- INSTRUCTIONS TO FOLLOW: A complete response lists each line of the data below that includes the word "ucrainean".

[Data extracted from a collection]
=======

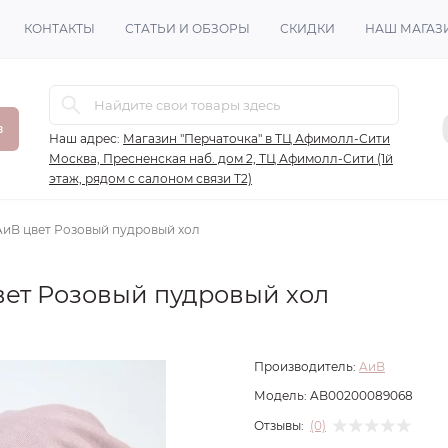
КОНТАКТЫ
СТАТЬИ И ОБЗОРЫ
СКИДКИ
НАШ МАГАЗ
в
Наш адрес:
Магазин "Перчаточка" в ТЦ Афимолл-Сити
Москва, Пресненская наб. дом 2, ТЦ Афимолл-Сити (1й
этаж, рядом с салоном связи Т2)
AиB цвет Розовый пудровый хол
вет Розовый пудровый хол
Производитель:
AиB
Модель:
AB00200089068
Отзывы:
(0)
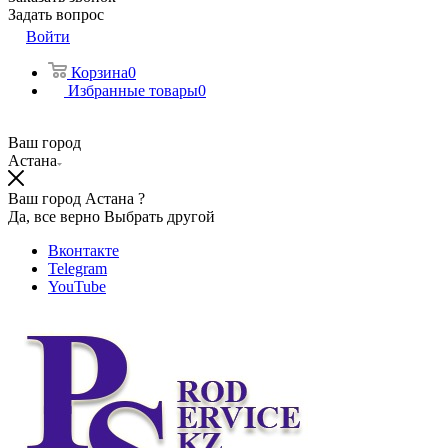
Задать вопрос
Войти
Корзина
0
Избранные товары
0
Ваш город
Астана
Ваш город Астана ?
Да, все верно
Выбрать другой
Вконтакте
Telegram
YouTube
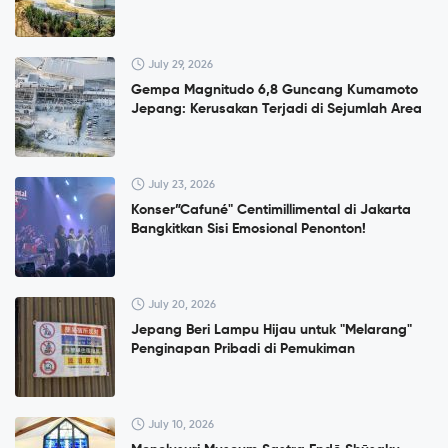
July 29, 2026
Gempa Magnitudo 6,8 Guncang Kumamoto
Jepang: Kerusakan Terjadi di Sejumlah Area
July 23, 2026
Konser”Cafuné" Centimillimental di Jakarta
Bangkitkan Sisi Emosional Penonton!
July 20, 2026
Jepang Beri Lampu Hijau untuk "Melarang"
Penginapan Pribadi di Pemukiman
July 10, 2026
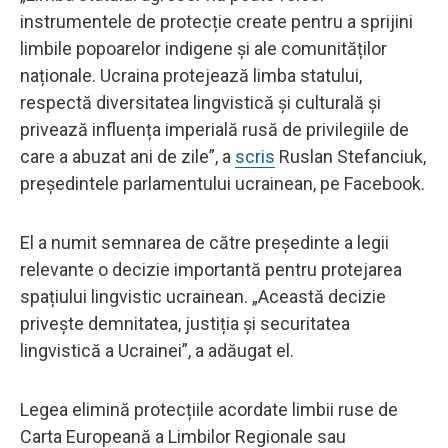
instrumentele de protecție create pentru a sprijini
limbile popoarelor indigene și ale comunităților
naționale. Ucraina protejează limba statului,
respectă diversitatea lingvistică și culturală și
privează influența imperială rusă de privilegiile de
care a abuzat ani de zile”, a
scris
Ruslan Stefanciuk,
președintele parlamentului ucrainean, pe Facebook.
El a numit semnarea de către președinte a legii
relevante o decizie importantă pentru protejarea
spațiului lingvistic ucrainean. „Această decizie
privește demnitatea, justiția și securitatea
lingvistică a Ucrainei”, a adăugat el.
Legea elimină protecțiile acordate limbii ruse de
Carta Europeană a Limbilor Regionale sau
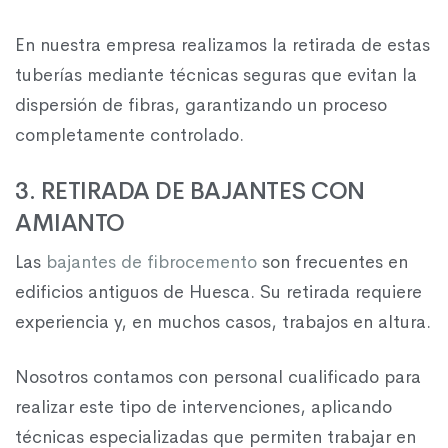
En nuestra empresa realizamos la retirada de estas
tuberías mediante técnicas seguras que evitan la
dispersión de fibras, garantizando un proceso
completamente controlado.
3. RETIRADA DE BAJANTES CON
AMIANTO
Las
bajantes de fibrocemento
son frecuentes en
edificios antiguos de Huesca. Su retirada requiere
experiencia y, en muchos casos, trabajos en altura.
Nosotros contamos con personal cualificado para
realizar este tipo de intervenciones, aplicando
técnicas especializadas que permiten trabajar en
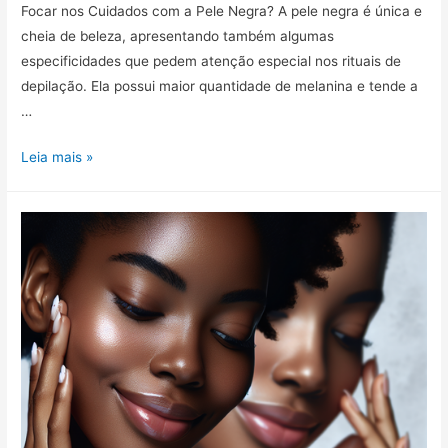
Focar nos Cuidados com a Pele Negra? A pele negra é única e
cheia de beleza, apresentando também algumas
especificidades que pedem atenção especial nos rituais de
depilação. Ela possui maior quantidade de melanina e tende a
…
Guia
Leia mais »
Completo
de
Cuidados
Pré
e
Pós
Depilação
para
Peles
Negras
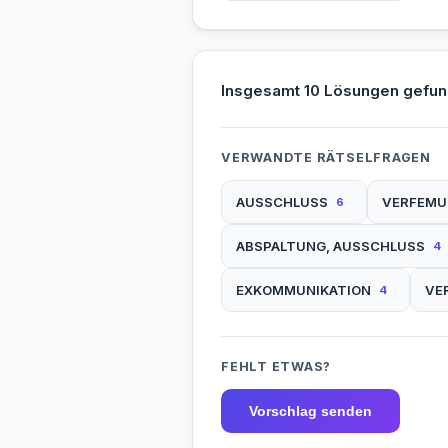
Insgesamt 10 Lösungen gefun
VERWANDTE RÄTSELFRAGEN
AUSSCHLUSS
VERFEM
6
ABSPALTUNG, AUSSCHLUSS
4
EXKOMMUNIKATION
VE
4
FEHLT ETWAS?
Vorschlag senden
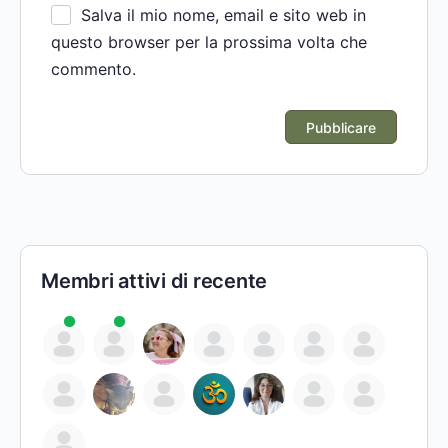
Salva il mio nome, email e sito web in
questo browser per la prossima volta che
commento.
Membri attivi di recente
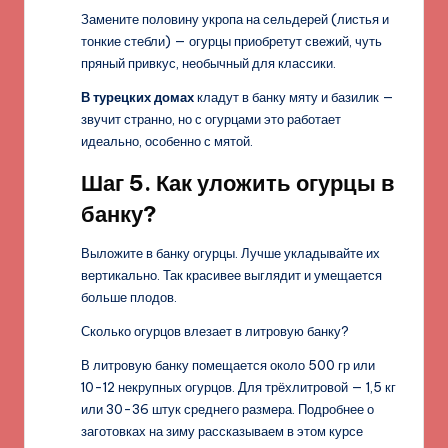
Замените половину укропа на сельдерей (листья и
тонкие стебли) — огурцы приобретут свежий, чуть
пряный привкус, необычный для классики.
В турецких домах
кладут в банку мяту и базилик —
звучит странно, но с огурцами это работает
идеально, особенно с мятой.
Шаг 5. Как уложить огурцы в
банку?
Выложите в банку огурцы. Лучше укладывайте их
вертикально. Так красивее выглядит и умещается
больше плодов.
Сколько огурцов влезает в литровую банку?
В литровую банку помещается около 500 гр или
10-12 некрупных огурцов. Для трёхлитровой — 1,5 кг
или 30-36 штук среднего размера. Подробнее о
заготовках на зиму рассказываем в этом курсе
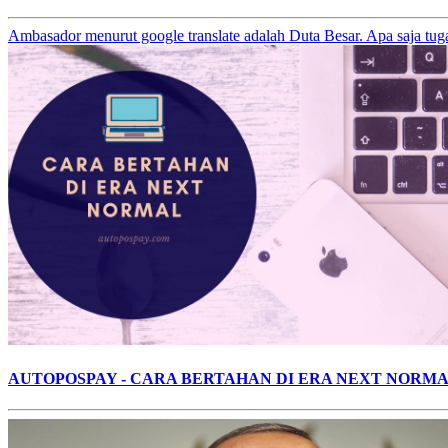
Ambasador menurut google translate adalah Duta Besar. Apa saja tu
AUTOPOSPAY - CARA BERTAHAN DI ERA NEXT NORM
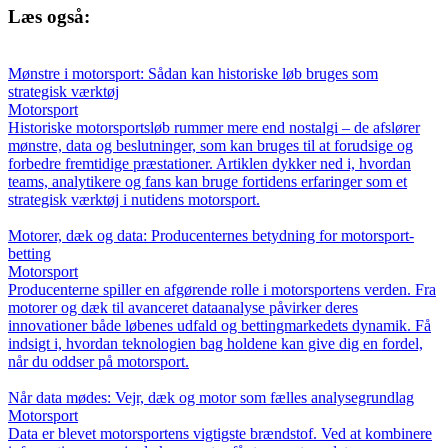
Læs også:
Mønstre i motorsport: Sådan kan historiske løb bruges som
strategisk værktøj
Motorsport
Historiske motorsportsløb rummer mere end nostalgi – de afslører
mønstre, data og beslutninger, som kan bruges til at forudsige og
forbedre fremtidige præstationer. Artiklen dykker ned i, hvordan
teams, analytikere og fans kan bruge fortidens erfaringer som et
strategisk værktøj i nutidens motorsport.
Motorer, dæk og data: Producenternes betydning for motorsport-
betting
Motorsport
Producenterne spiller en afgørende rolle i motorsportens verden. Fra
motorer og dæk til avanceret dataanalyse påvirker deres
innovationer både løbenes udfald og bettingmarkedets dynamik. Få
indsigt i, hvordan teknologien bag holdene kan give dig en fordel,
når du oddser på motorsport.
Når data mødes: Vejr, dæk og motor som fælles analysegrundlag
Motorsport
Data er blevet motorsportens vigtigste brændstof. Ved at kombinere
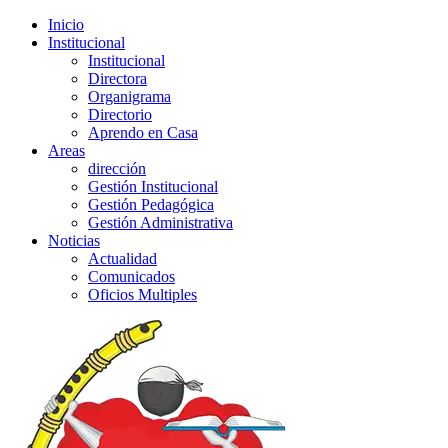
Inicio
Institucional
Institucional
Directora
Organigrama
Directorio
Aprendo en Casa
Areas
dirección
Gestión Institucional
Gestión Pedagógica
Gestión Administrativa
Noticias
Actualidad
Comunicados
Oficios Multiples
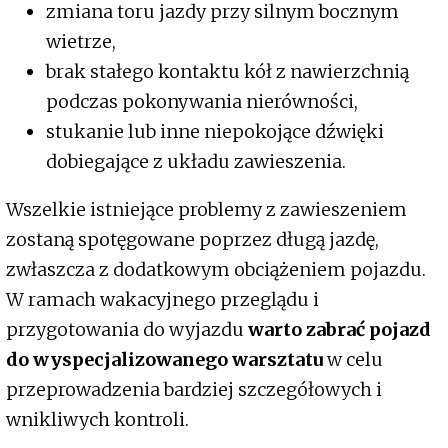
zmiana toru jazdy przy silnym bocznym
wietrze,
brak stałego kontaktu kół z nawierzchnią
podczas pokonywania nierówności,
stukanie lub inne niepokojące dźwięki
dobiegające z układu zawieszenia.
Wszelkie istniejące problemy z zawieszeniem
zostaną spotęgowane poprzez długą jazdę,
zwłaszcza z dodatkowym obciążeniem pojazdu.
W ramach wakacyjnego przeglądu i
przygotowania do wyjazdu
warto zabrać pojazd
do wyspecjalizowanego warsztatu
w celu
przeprowadzenia bardziej szczegółowych i
wnikliwych kontroli.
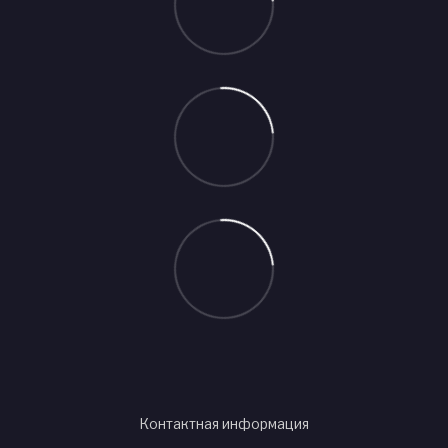
Контактная информация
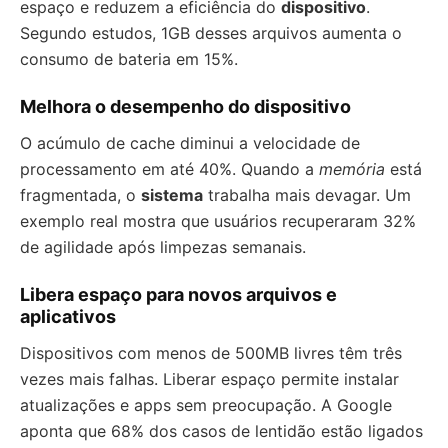
espaço e reduzem a eficiência do
dispositivo
.
Segundo estudos, 1GB desses arquivos aumenta o
consumo de bateria em 15%.
Melhora o desempenho do dispositivo
O acúmulo de cache diminui a velocidade de
processamento em até 40%. Quando a
memória
está
fragmentada, o
sistema
trabalha mais devagar. Um
exemplo real mostra que usuários recuperaram 32%
de agilidade após limpezas semanais.
Libera espaço para novos arquivos e
aplicativos
Dispositivos com menos de 500MB livres têm três
vezes mais falhas. Liberar espaço permite instalar
atualizações e apps sem preocupação. A Google
aponta que 68% dos casos de lentidão estão ligados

=======

- RESULT:
președintele parlamentului ucrainean, pe Facebook.
spațiului lingvistic ucrainean. „Această decizie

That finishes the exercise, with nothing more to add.